IPUsed to evaluate IP-based conditions.
05

Read the response

For an Asset Resolution response, results are split across three tabs. (Policy Resolution fields differ slightly.)

Identity Info tab of the response
The three result tabs. Identity Info shows the template and the attribute list used in the calculation.
Identity InfoThe identity data gathered for the calculation — from the JWT, the request itself, or external sources. Shows the identity template and its attribute list.
Assets ViewEvery asset the user can reach. Per asset: the action, asset ID, templates, attribute list, and the policies that granted that specific asset + action combination.
Policies ListThe full set of policies applied to this identity to build the access decision.

Filtering the Assets View

Use the Search by Asset ID, Action or Template box to narrow a long asset list. Filter by Asset Template, Asset ID, or Action, then add or clear filters with the chips. Selecting an asset opens its Details and Policies on the right.

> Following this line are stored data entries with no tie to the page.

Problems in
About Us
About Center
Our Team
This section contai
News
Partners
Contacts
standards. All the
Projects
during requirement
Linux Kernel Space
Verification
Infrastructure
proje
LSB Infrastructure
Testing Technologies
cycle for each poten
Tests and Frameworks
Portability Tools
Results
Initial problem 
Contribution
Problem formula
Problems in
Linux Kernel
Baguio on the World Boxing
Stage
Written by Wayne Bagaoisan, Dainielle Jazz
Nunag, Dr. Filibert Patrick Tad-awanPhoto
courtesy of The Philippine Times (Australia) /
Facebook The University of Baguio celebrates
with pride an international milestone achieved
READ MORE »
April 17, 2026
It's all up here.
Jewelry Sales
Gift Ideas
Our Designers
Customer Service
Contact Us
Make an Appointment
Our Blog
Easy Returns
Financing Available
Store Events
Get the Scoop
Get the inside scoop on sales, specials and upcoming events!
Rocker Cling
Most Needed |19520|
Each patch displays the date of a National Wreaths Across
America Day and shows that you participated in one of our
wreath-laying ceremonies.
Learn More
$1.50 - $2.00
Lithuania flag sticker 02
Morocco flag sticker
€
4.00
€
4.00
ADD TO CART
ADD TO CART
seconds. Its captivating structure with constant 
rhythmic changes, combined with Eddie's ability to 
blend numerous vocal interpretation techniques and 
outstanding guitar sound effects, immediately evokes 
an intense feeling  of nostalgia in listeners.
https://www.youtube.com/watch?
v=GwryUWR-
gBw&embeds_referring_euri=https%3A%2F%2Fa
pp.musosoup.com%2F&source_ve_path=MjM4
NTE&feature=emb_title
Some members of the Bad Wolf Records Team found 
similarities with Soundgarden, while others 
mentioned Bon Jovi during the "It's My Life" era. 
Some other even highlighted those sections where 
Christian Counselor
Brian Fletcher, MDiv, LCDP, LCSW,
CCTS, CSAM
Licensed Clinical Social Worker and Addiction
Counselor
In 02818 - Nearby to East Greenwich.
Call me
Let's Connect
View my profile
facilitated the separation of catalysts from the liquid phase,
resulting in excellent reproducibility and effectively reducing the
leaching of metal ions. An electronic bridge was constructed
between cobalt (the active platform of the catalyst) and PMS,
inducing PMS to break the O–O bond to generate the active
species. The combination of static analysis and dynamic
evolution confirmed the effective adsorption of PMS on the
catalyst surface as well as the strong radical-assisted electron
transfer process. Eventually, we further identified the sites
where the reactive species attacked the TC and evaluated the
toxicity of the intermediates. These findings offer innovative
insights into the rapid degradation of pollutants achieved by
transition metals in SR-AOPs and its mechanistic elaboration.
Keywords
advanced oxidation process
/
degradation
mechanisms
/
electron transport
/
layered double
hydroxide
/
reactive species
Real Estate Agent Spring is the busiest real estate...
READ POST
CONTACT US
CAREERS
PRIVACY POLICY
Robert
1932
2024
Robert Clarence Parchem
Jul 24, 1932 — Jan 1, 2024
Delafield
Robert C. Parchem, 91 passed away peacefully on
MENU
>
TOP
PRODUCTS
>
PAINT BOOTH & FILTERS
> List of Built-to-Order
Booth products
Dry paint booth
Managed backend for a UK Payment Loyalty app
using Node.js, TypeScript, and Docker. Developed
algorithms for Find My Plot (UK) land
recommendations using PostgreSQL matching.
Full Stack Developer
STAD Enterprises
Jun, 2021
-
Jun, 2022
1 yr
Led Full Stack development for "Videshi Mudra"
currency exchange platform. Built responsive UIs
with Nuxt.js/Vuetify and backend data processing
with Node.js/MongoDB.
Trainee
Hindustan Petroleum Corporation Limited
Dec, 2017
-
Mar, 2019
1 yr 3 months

Assets View filtered with details panel
Assets View filtered to the patients template; the Details pane lists the asset's attributes.

Policies List

The Policies List names every policy that contributed to the decision — useful for confirming why a user got the access they did.

Policies list tab
Policies List — each entry is a policy that helped build the access decision.
06

Request & raw JSON

Two tabs let you inspect exactly what went to the PDP and what came back — handy for reproducing a call in Postman or custom code.

Raw request JSON panel
The Request view — the exact authorization payload sent to the PDP.
RequestShows the authorization request sent to the PDP — context data, environment, entity attributes, client ID/secret, JWT, entity ID, table name, and remote IP. Click Close to dismiss.
ResponseShows the raw JSON returned by the PDP — paths, attributes, resource types, actions and permissions. Click Close to dismiss.
Raw response JSON panel
The Response view — the raw JSON the PDP returned, including paths, actions and permissions.
Use the Request view to copy the exact payload when you want to mimic the call elsewhere.